In the first part of their study, researchers replicated existing data on a “Pick 1 of 3” exercise. Imagine three cups on a tiny stage — one off to its own at stage left, two grouped together at stage right. Suddenly, the curtain lowers over the single cup, and a prize is hidden there. Next, the curtain lowers over the pair, and another prize goes there. Finally, when all three cups are visible again, two dozen 3-year-olds are told to pick one cup to get a prize.

“If you really want a prize, the smart thing to do is to choose the singleton,” said Leahy, who also holds a doctorate in philosophy. But in order to understand that wisdom, children need to understand that the solo cup represents one possibility, while the pair represents two. According to the “minimal representations of possibility” hypothesis, kids instead form a belief about which member of the pair holds a prize. So they see two equally good options: the singleton, and their chosen member of the pair.

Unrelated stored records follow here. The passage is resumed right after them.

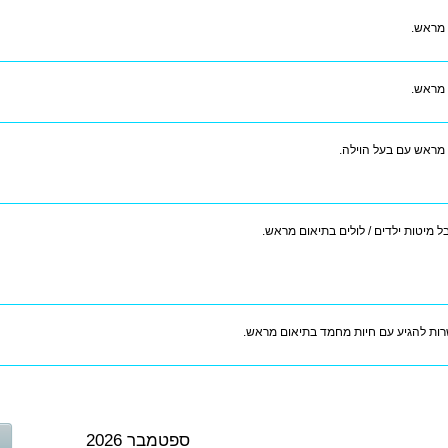
 מראש.
 מראש.
מראש עם בעל הוילה.
בל מיטות ילדים / לולים בתיאום מראש.
ות להגיע עם חיות מחמד בתיאום מראש.
ספטמבר 2026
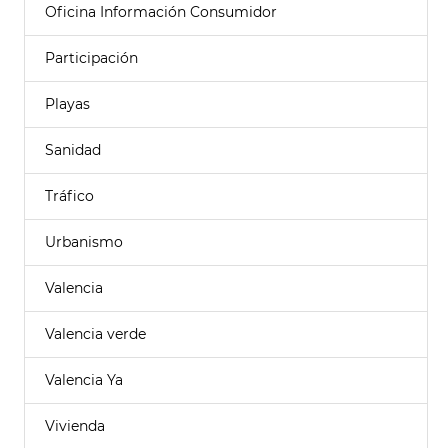
Oficina Información Consumidor
Participación
Playas
Sanidad
Tráfico
Urbanismo
Valencia
Valencia verde
Valencia Ya
Vivienda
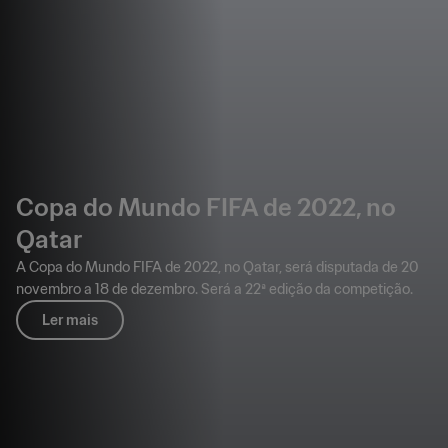
Copa do Mundo FIFA de 2022, no
Qatar
A Copa do Mundo FIFA de 2022, no Qatar, será disputada de 20
novembro a 18 de dezembro. Será a 22ª edição da competição.
Ler mais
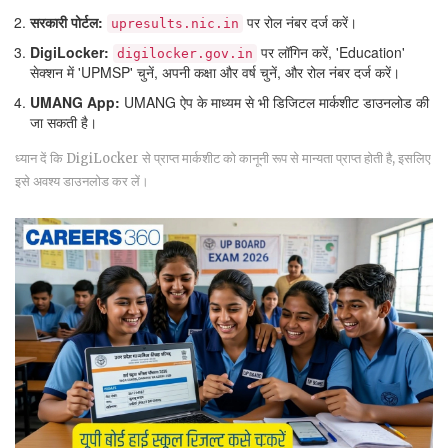
सरकारी पोर्टल:
पर रोल नंबर दर्ज करें।
upresults.nic.in
DigiLocker:
पर लॉगिन करें, 'Education'
digilocker.gov.in
सेक्शन में 'UPMSP' चुनें, अपनी कक्षा और वर्ष चुनें, और रोल नंबर दर्ज करें।
UMANG App:
UMANG ऐप के माध्यम से भी डिजिटल मार्कशीट डाउनलोड की
जा सकती है।
ध्यान दें कि DigiLocker से प्राप्त मार्कशीट को कानूनी रूप से मान्यता प्राप्त होती है, इसलिए
इसे अवश्य डाउनलोड कर लें।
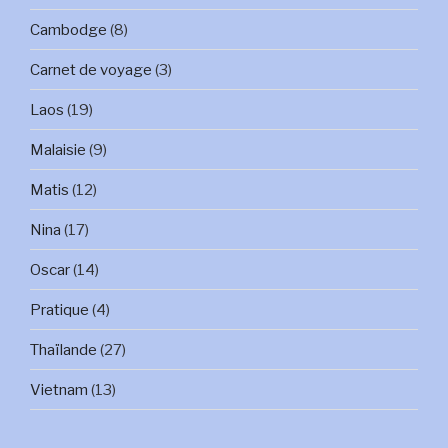
Cambodge
(8)
Carnet de voyage
(3)
Laos
(19)
Malaisie
(9)
Matis
(12)
Nina
(17)
Oscar
(14)
Pratique
(4)
Thaïlande
(27)
Vietnam
(13)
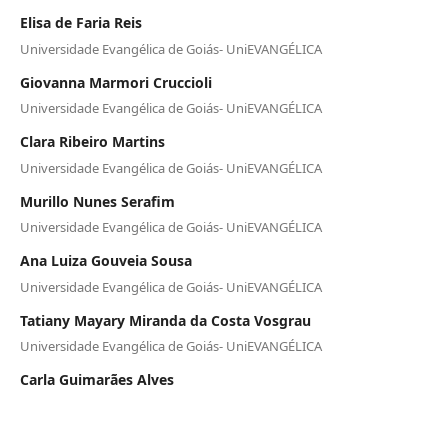
Elisa de Faria Reis
Universidade Evangélica de Goiás- UniEVANGÉLICA
Giovanna Marmori Cruccioli
Universidade Evangélica de Goiás- UniEVANGÉLICA
Clara Ribeiro Martins
Universidade Evangélica de Goiás- UniEVANGÉLICA
Murillo Nunes Serafim
Universidade Evangélica de Goiás- UniEVANGÉLICA
Ana Luiza Gouveia Sousa
Universidade Evangélica de Goiás- UniEVANGÉLICA
Tatiany Mayary Miranda da Costa Vosgrau
Universidade Evangélica de Goiás- UniEVANGÉLICA
Carla Guimarães Alves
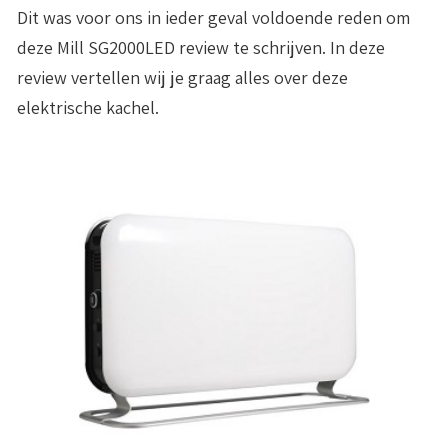
Dit was voor ons in ieder geval voldoende reden om
deze Mill SG2000LED review te schrijven. In deze
review vertellen wij je graag alles over deze
elektrische kachel.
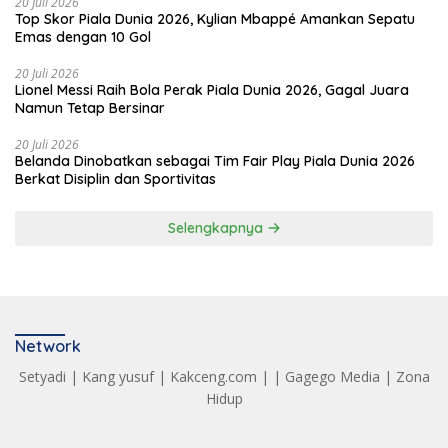
20 Juli 2026
Top Skor Piala Dunia 2026, Kylian Mbappé Amankan Sepatu
Emas dengan 10 Gol
20 Juli 2026
Lionel Messi Raih Bola Perak Piala Dunia 2026, Gagal Juara
Namun Tetap Bersinar
20 Juli 2026
Belanda Dinobatkan sebagai Tim Fair Play Piala Dunia 2026
Berkat Disiplin dan Sportivitas
Selengkapnya
Network
Setyadi
|
Kang yusuf
|
Kakceng.com
| |
Gagego Media
|
Zona
Hidup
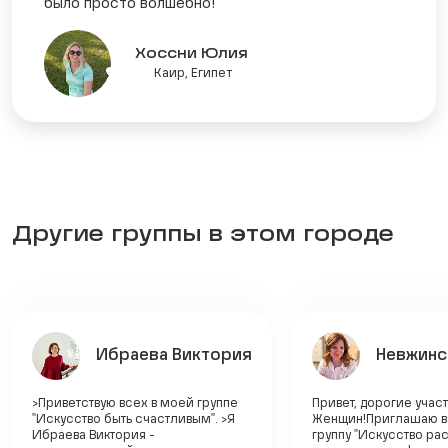
было просто волшебно!
Хоссни Юлия
Каир, Египет
Другие группы в этом городе
Ибраева Виктория
Невжинс
>Приветствую всех в моей группе
Привет, дорогие учас
"Искусство быть счастливым". >Я
Женщин!Приглашаю в
Ибраева Виктория -
группу "Искусство рас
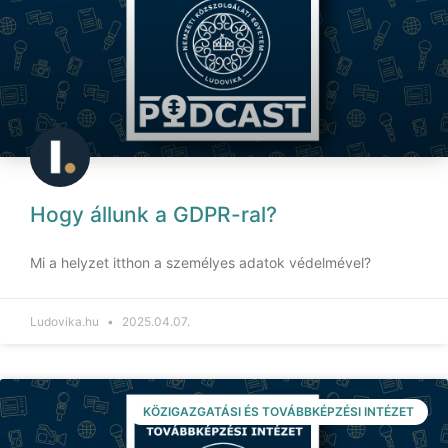
Hogy állunk a GDPR-ral?
Mi a helyzet itthon a személyes adatok védelmével?
Ludovika.hu
2025.04.07.
KÖZIGAZGATÁSI ÉS TOVÁBBKÉPZÉSI INTÉZET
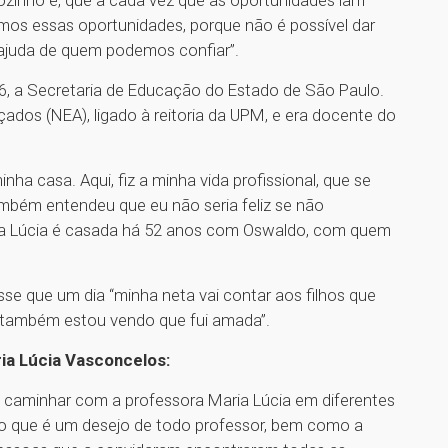
amos essas oportunidades, porque não é possível dar
s ajuda de quem podemos confiar”.
6, a Secretaria de Educação do Estado de São Paulo.
ados (NEA), ligado à reitoria da UPM, e era docente do
inha casa. Aqui, fiz a minha vida profissional, que se
ambém entendeu que eu não seria feliz se não
aria Lúcia é casada há 52 anos com Oswaldo, com quem
sse que um dia “minha neta vai contar aos filhos que
u também estou vendo que fui amada”.
ria Lúcia Vasconcelos:
e caminhar com a professora Maria Lúcia em diferentes
, o que é um desejo de todo professor, bem como a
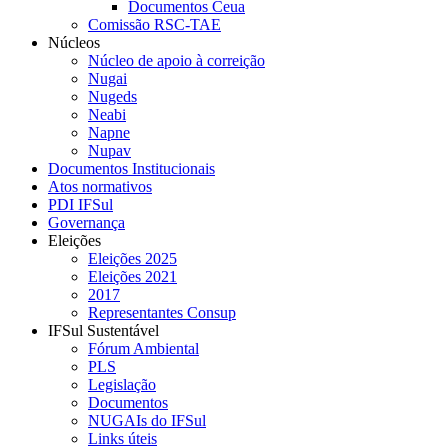
Documentos Ceua
Comissão RSC-TAE
Núcleos
Núcleo de apoio à correição
Nugai
Nugeds
Neabi
Napne
Nupav
Documentos Institucionais
Atos normativos
PDI IFSul
Governança
Eleições
Eleições 2025
Eleições 2021
2017
Representantes Consup
IFSul Sustentável
Fórum Ambiental
PLS
Legislação
Documentos
NUGAIs do IFSul
Links úteis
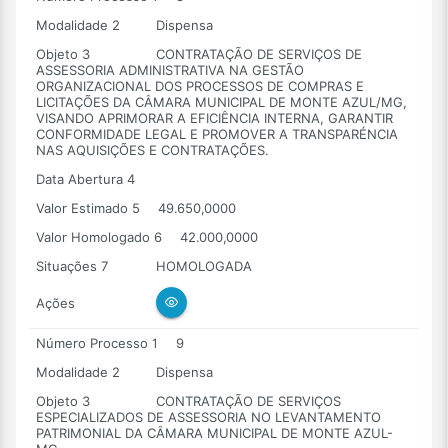
Modalidade 2
Dispensa
Objeto 3
CONTRATAÇÃO DE SERVIÇOS DE
ASSESSORIA ADMINISTRATIVA NA GESTÃO
ORGANIZACIONAL DOS PROCESSOS DE COMPRAS E
LICITAÇÕES DA CÂMARA MUNICIPAL DE MONTE AZUL/MG,
VISANDO APRIMORAR A EFICIÊNCIA INTERNA, GARANTIR
CONFORMIDADE LEGAL E PROMOVER A TRANSPARÉNCIA
NAS AQUISIÇÕES E CONTRATAÇÕES.
Data Abertura 4
Valor Estimado 5
49.650,0000
Valor Homologado 6
42.000,0000
Situações 7
HOMOLOGADA
Ações
Número Processo 1
9
Modalidade 2
Dispensa
Objeto 3
CONTRATAÇÃO DE SERVIÇOS
ESPECIALIZADOS DE ASSESSORIA NO LEVANTAMENTO
PATRIMONIAL DA CÂMARA MUNICIPAL DE MONTE AZUL-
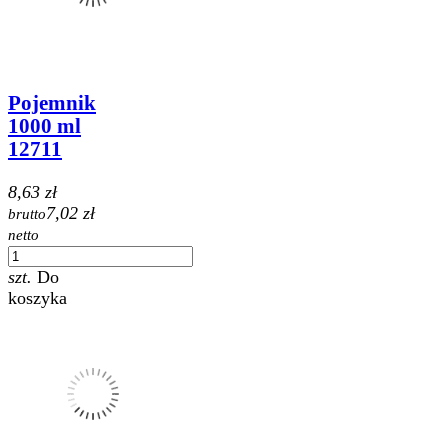
Pojemnik
1000 ml
12711
8,63 zł
7,02 zł
brutto
netto
szt.
Do
koszyka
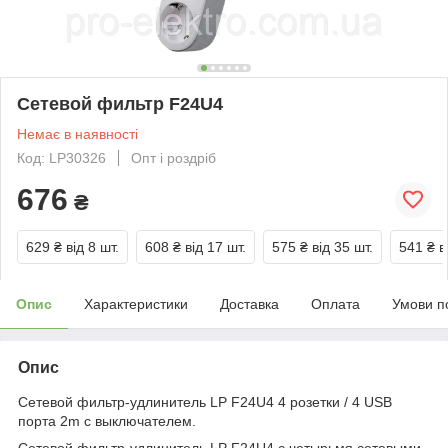
Сетевой фильтр F24U4
Немає в наявності
Код: LP30326
Опт і роздріб
676
₴
629 ₴
від 8 шт.
608 ₴
від 17 шт.
575 ₴
від 35 шт.
541 ₴
в
Опис
Характеристики
Доставка
Оплата
Умови п
Опис
Сетевой фильтр-удлинитель LP F24U4 4 розетки / 4 USB
порта 2m с выключателем.
Сетевой фильтр-удлинитель LP F24U4 с четырьмя сетевыми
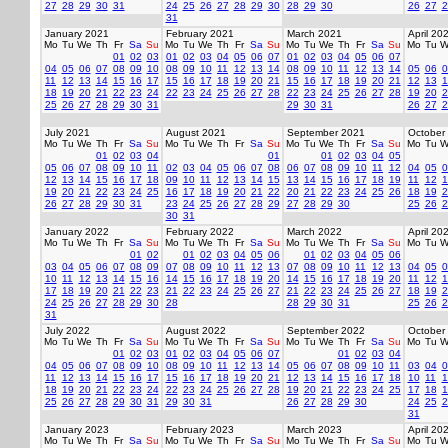
27
28
29
30
31
24
25
26
27
28
29
30
28
29
30
26
27
2
31
January 2021
February 2021
March 2021
April 20
Mo
Tu
We
Th
Fr
Sa
Su
Mo
Tu
We
Th
Fr
Sa
Su
Mo
Tu
We
Th
Fr
Sa
Su
Mo
Tu
W
01
02
03
01
02
03
04
05
06
07
01
02
03
04
05
06
07
04
05
06
07
08
09
10
08
09
10
11
12
13
14
08
09
10
11
12
13
14
05
06
0
11
12
13
14
15
16
17
15
16
17
18
19
20
21
15
16
17
18
19
20
21
12
13
1
18
19
20
21
22
23
24
22
23
24
25
26
27
28
22
23
24
25
26
27
28
19
20
2
25
26
27
28
29
30
31
29
30
31
26
27
2
July 2021
August 2021
September 2021
October
Mo
Tu
We
Th
Fr
Sa
Su
Mo
Tu
We
Th
Fr
Sa
Su
Mo
Tu
We
Th
Fr
Sa
Su
Mo
Tu
W
01
02
03
04
01
01
02
03
04
05
05
06
07
08
09
10
11
02
03
04
05
06
07
08
06
07
08
09
10
11
12
04
05
0
12
13
14
15
16
17
18
09
10
11
12
13
14
15
13
14
15
16
17
18
19
11
12
1
19
20
21
22
23
24
25
16
17
18
19
20
21
22
20
21
22
23
24
25
26
18
19
2
26
27
28
29
30
31
23
24
25
26
27
28
29
27
28
29
30
25
26
2
30
31
January 2022
February 2022
March 2022
April 20
Mo
Tu
We
Th
Fr
Sa
Su
Mo
Tu
We
Th
Fr
Sa
Su
Mo
Tu
We
Th
Fr
Sa
Su
Mo
Tu
W
01
02
01
02
03
04
05
06
01
02
03
04
05
06
03
04
05
06
07
08
09
07
08
09
10
11
12
13
07
08
09
10
11
12
13
04
05
0
10
11
12
13
14
15
16
14
15
16
17
18
19
20
14
15
16
17
18
19
20
11
12
1
17
18
19
20
21
22
23
21
22
23
24
25
26
27
21
22
23
24
25
26
27
18
19
2
24
25
26
27
28
29
30
28
28
29
30
31
25
26
2
31
July 2022
August 2022
September 2022
October
Mo
Tu
We
Th
Fr
Sa
Su
Mo
Tu
We
Th
Fr
Sa
Su
Mo
Tu
We
Th
Fr
Sa
Su
Mo
Tu
W
01
02
03
01
02
03
04
05
06
07
01
02
03
04
04
05
06
07
08
09
10
08
09
10
11
12
13
14
05
06
07
08
09
10
11
03
04
0
11
12
13
14
15
16
17
15
16
17
18
19
20
21
12
13
14
15
16
17
18
10
11
1
18
19
20
21
22
23
24
22
23
24
25
26
27
28
19
20
21
22
23
24
25
17
18
1
25
26
27
28
29
30
31
29
30
31
26
27
28
29
30
24
25
2
31
January 2023
February 2023
March 2023
April 20
Mo
Tu
We
Th
Fr
Sa
Su
Mo
Tu
We
Th
Fr
Sa
Su
Mo
Tu
We
Th
Fr
Sa
Su
Mo
Tu
W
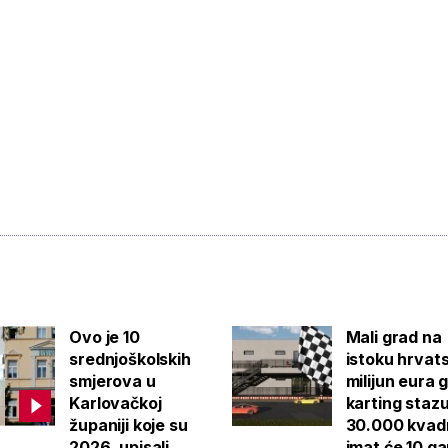
Ovo je 10
Mali grad na
srednjoškolskih
istoku hrvat
smjerova u
milijun eura 
Karlovačkoj
karting staz
županiji koje su
30.000 kvad
2026. upisali
imat će 10 g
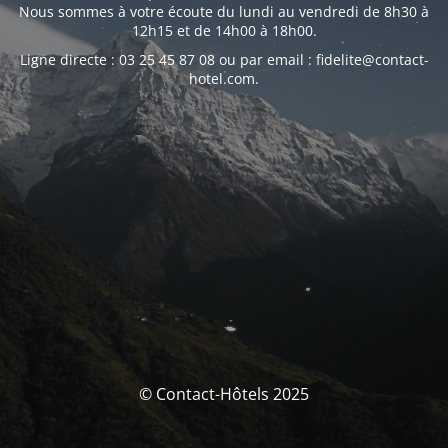
Nous sommes à votre écoute du lundi au vendredi de 8h30 à
12h15 et de 14h00 à 18h00.
Ligne directe : 03 25 45 87 08 ou par email : fidelite@contact-
hotel.com.
© Contact-Hôtels 2025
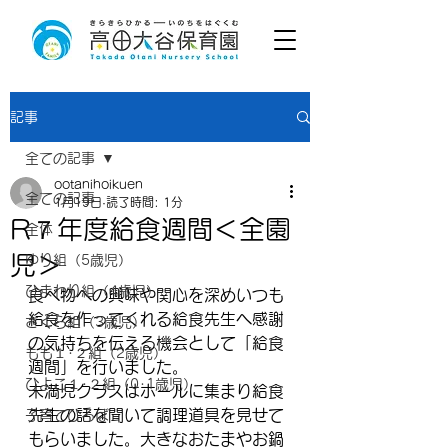
記事
全ての記事
ootanihoikuen
全ての記事
1月19日
読了時間: 1分
R７年度給食週間＜全園
全体
児＞
ゆり組（5歳児）
ひまわり組（4歳児）
食べ物への興味や関心を深めいつも
給食を作ってくれる給食先生へ感謝
さくら組（3歳児）
の気持ちを伝える機会として「給食
もも１･２組（2歳児）
週間」を行いました。
ひよこ１･２組（0･1歳児）
未満児クラスはホールに集まり給食
先生の話を聞いて調理道具を見せて
子育てひろば
もらいました。大きなおたまやお鍋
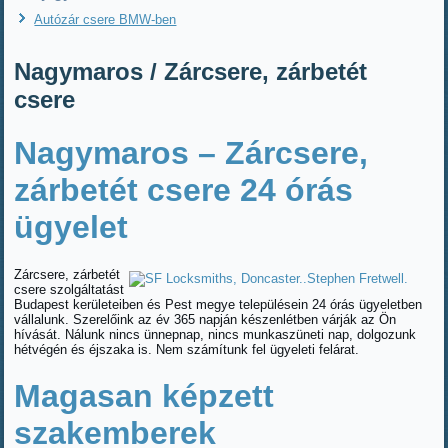
Autózár csere BMW-ben
Nagymaros / Zárcsere, zárbetét
csere
Nagymaros – Zárcsere,
zárbetét csere 24 órás
ügyelet
Zárcsere, zárbetét
csere szolgáltatást
Budapest kerületeiben és Pest megye településein 24 órás ügyeletben
vállalunk. Szerelőink az év 365 napján készenlétben várják az Ön
hívását. Nálunk nincs ünnepnap, nincs munkaszüneti nap, dolgozunk
hétvégén és éjszaka is. Nem számítunk fel ügyeleti felárat.
Magasan képzett
szakemberek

They will choose randomly between these two options.

(Spoiler: The 3-year-olds ended up going for the single cup about half of the time.)

According to Leahy, the “Pick 1 of 3” exercise points to two hypotheses: Either the children rely on the “minimal” strategy or else they aren’t thinking about possibilities at all: They randomly choose one of the prizes to search for, or they randomly choose one set of cups to explore.

A second study ruled out the second hypothesis. It used the same setup, with one prize hidden in the single cup and another in the pair. This time two dozen 3-year-olds were asked to throw away one and keep the contents of the remaining two. The researchers predicted more success in the “Throw Away” task. After all, their hypothesis holds that 3-year-olds formed beliefs about which cup in the pair contained a prize. That meant a parallel belief about which was empty — always a member of the pair.

And indeed 95 percent discarded from the pair.

The final part of the study asked 3-year-olds to throw away a cup before picking one of the remaining two, again with the goal of getting a prize. Even though 3-year-olds almost always threw away from the pair, they were split 50/50 on picking the singleton or a member of the pair.

The results make a strong case for the “minimal representations of possibility” hypothesis, leaving Leahy eager to dig further into how the ability to think about what might and might not happen even develops. “This was a pretty complex pattern of data,” he noted. “And we predicted it exactly!”